After going down two paths simultaneously for two decades, Faraut concluded it was time to combine her business and nonprofit activities.
“For twenty years I feel like I’ve had two jobs,” she says, “I would be sitting in my LA LOOP office, and then I would run to meetings for my not-for-profit work. Five years ago I felt it was time to try and create a model that incorporated my two worlds.”
Her idea was to connect her so-called LOOPERS – “people who wear our products, make our products, basically anybody who touches our products” – with meaningful opportunities to give back in their communities.
Appropriately named LOOPin, the program has awarded grants to select nonprofit organizations.
“We ask our global community to share and nominate nonprofits in their communities that matter to them and make a difference,” Faraut says. “Over the last few years, we have received nominations across many countries from store owners who sell our products, to suppliers who source our materials, to people who wear our products.” Among other things, LOOPin has donated laptops to families in partnership with Para Los Niños and Common Sense Media, and purchased groceries for needy families in partnership with A Sense of Home.
Faraut modestly notes that “I had this opportunity to use my platform to share these stories with others, and the goal is to be able to inspire others to do good. We have found that LOOPin builds and strengthens our global community, and enables us to connect more deeply around doing good.”
For her part, before choosing a nonprofit to support, Faraut does “a lot” of due diligence. This includes reviewing the organization’s financials and meeting the people who work there. “I gravitate towards organizations that have strong ‘back of the house’” she explains, “so I know that if I am engaging my network that every dollar, every hour, is going to be well spent and well used.”
But the first thing she does is volunteer. “My first question is always, ‘How can I help?’, so that’s how I got involved with the organizations I’m involved with.
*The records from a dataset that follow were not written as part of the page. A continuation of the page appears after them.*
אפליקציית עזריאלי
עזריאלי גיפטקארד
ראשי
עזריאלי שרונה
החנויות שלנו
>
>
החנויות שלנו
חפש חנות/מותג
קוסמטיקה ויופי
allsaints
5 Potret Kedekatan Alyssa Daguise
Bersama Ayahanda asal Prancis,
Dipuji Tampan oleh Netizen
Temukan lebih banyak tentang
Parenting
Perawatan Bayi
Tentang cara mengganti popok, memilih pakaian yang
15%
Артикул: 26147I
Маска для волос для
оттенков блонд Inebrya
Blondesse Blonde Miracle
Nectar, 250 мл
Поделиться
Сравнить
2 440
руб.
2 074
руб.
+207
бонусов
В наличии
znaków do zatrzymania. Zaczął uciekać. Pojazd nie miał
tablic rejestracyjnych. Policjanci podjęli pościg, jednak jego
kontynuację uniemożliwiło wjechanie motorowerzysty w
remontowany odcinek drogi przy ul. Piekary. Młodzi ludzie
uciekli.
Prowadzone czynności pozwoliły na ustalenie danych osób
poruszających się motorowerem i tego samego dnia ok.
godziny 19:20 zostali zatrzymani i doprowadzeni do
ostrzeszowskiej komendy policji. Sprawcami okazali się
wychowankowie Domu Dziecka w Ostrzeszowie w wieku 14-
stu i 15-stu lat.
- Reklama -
I listen to the stories of people being served and how the organization impacts their life, and then I talk to the people behind the scenes who are working within the organization.”
This is how she heard about the Downtown Women’s Center. “I was sitting around a dinner table with eight women and I turned to the woman to my left and said, ‘What are you working on and what really matters to you? What do you think is not right in our community, and who do you think is making an impact in people’s lives?’ As soon as you start asking those questions, the stories just flow out about people working on projects or making an impact, and I find that tapping into that you really learn a lot.”
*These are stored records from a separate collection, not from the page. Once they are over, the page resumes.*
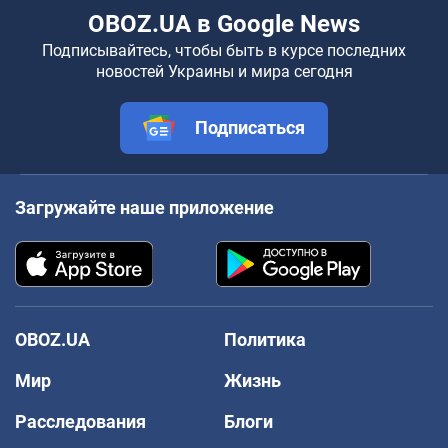
OBOZ.UA в Google News
Подписывайтесь, чтобы быть в курсе последних
новостей Украины и мира сегодня
Подписаться
Загружайте наше приложение
OBOZ.UA
Политика
Мир
Жизнь
Расследования
Блоги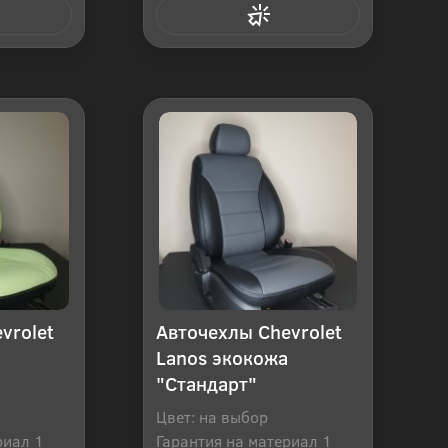
 клик
Купить в 1 клик
vrolet
Авточехлы Chevrolet
Lanos экокожа
"Стандарт"
Цвет: на выбор
риал 1
Гарантия на материал 1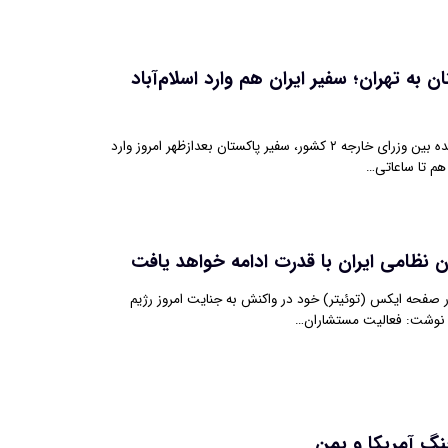
ن به تهران؛ سفیر ایران هم وارد اسلام‌آباد
براساس توافق انجام شده بین وزرای خارجه ۲ کشور، سفیر پاکستان بعدازظهر امروز وارد
 هم تا ساعاتی…
 نظامی ایران با قدرت ادامه خواهد یافت
ر صفحه ایکس (توئیتر) خود در واکنش به جنایت امروز رژیم
نوشت: فعالیت مستشاران…
جنگ آمریکا و یمن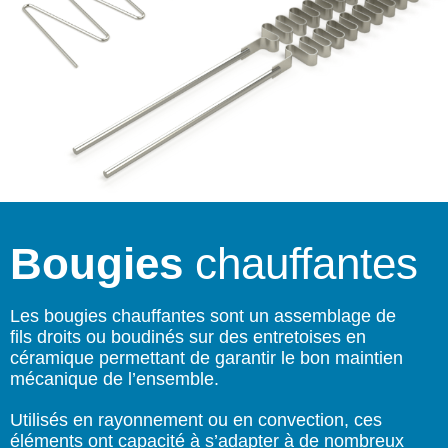
Bougies
chauffantes
Les bougies chauffantes sont un assemblage de
fils droits ou boudinés sur des entretoises en
céramique permettant de garantir le bon maintien
mécanique de l’ensemble.
Utilisés en rayonnement ou en convection, ces
éléments ont capacité à s’adapter à de nombreux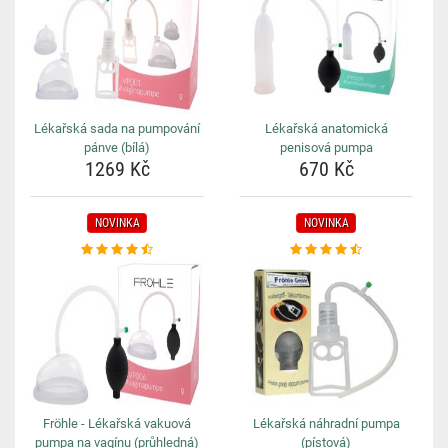
Lékařská sada na pumpování
Lékařská anatomická
pánve (bílá)
penisová pumpa
1269 Kč
670 Kč
NOVINKA
NOVINKA
Fröhle - Lékařská vakuová
Lékařská náhradní pumpa
pumpa na vagínu (průhledná)
(pístová)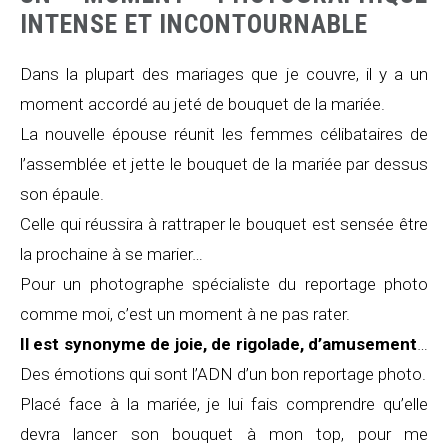
INTENSE ET INCONTOURNABLE
Dans la plupart des mariages que je couvre, il y a un
moment accordé au jeté de bouquet de la mariée.
La nouvelle épouse réunit les femmes célibataires de
l’assemblée et jette le bouquet de la mariée par dessus
son épaule.
Celle qui réussira à rattraper le bouquet est sensée être
la prochaine à se marier…
Pour un photographe spécialiste du reportage photo
comme moi, c’est un moment à ne pas rater.
Il est synonyme de joie, de rigolade, d’amusement
…
Des émotions qui sont l’ADN d’un bon reportage photo.
Placé face à la mariée, je lui fais comprendre qu’elle
devra lancer son bouquet à mon top, pour me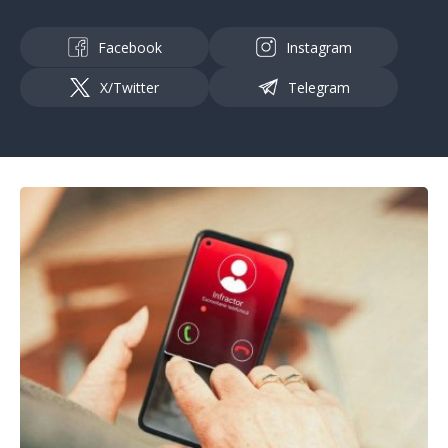
Facebook
Instagram
X/Twitter
Telegram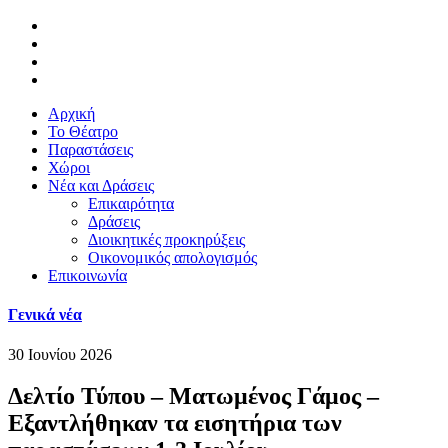
Αρχική
Το Θέατρο
Παραστάσεις
Χώροι
Νέα και Δράσεις
Επικαιρότητα
Δράσεις
Διοικητικές προκηρύξεις
Οικονομικός απολογισμός
Επικοινωνία
Γενικά νέα
30 Ιουνίου 2026
Δελτίο Τύπου – Ματωμένος Γάμος –
Εξαντλήθηκαν τα εισητήρια των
An important part of Faraut’s volunteer experience includes sitting on nonprofit boards. Currently, she chairs the Board of Directors of Downtown Women’s Center, and is President of The Rape Foundation’s Advisory Board.
“The first thing I say when I speak to people who are interested in joining the DWC board is that we’re an active board, and that is to me the most rewarding, and in the end you get way more than you give. We really focus on meeting the board member where they are, and make sure that before they join the board that we’ve identified what we need as a board and as an organization, and that we’re bringing people on that serve a need and a purpose, not just taking people on.”
In the end, combining her two passions has not only increased Faraut’s philanthropic reach exponentially, it has also had an important impact on her business community.
“It’s taken on a whole new level of my team’s work in terms of waking up and skipping to work, as opposed to just showing up,” she says. “It’s a wonderful feeling to be able to have created something for people to embrace in a way that makes them feel better about showing up to work. When you’re driven by purpose, the sky’s the limit.”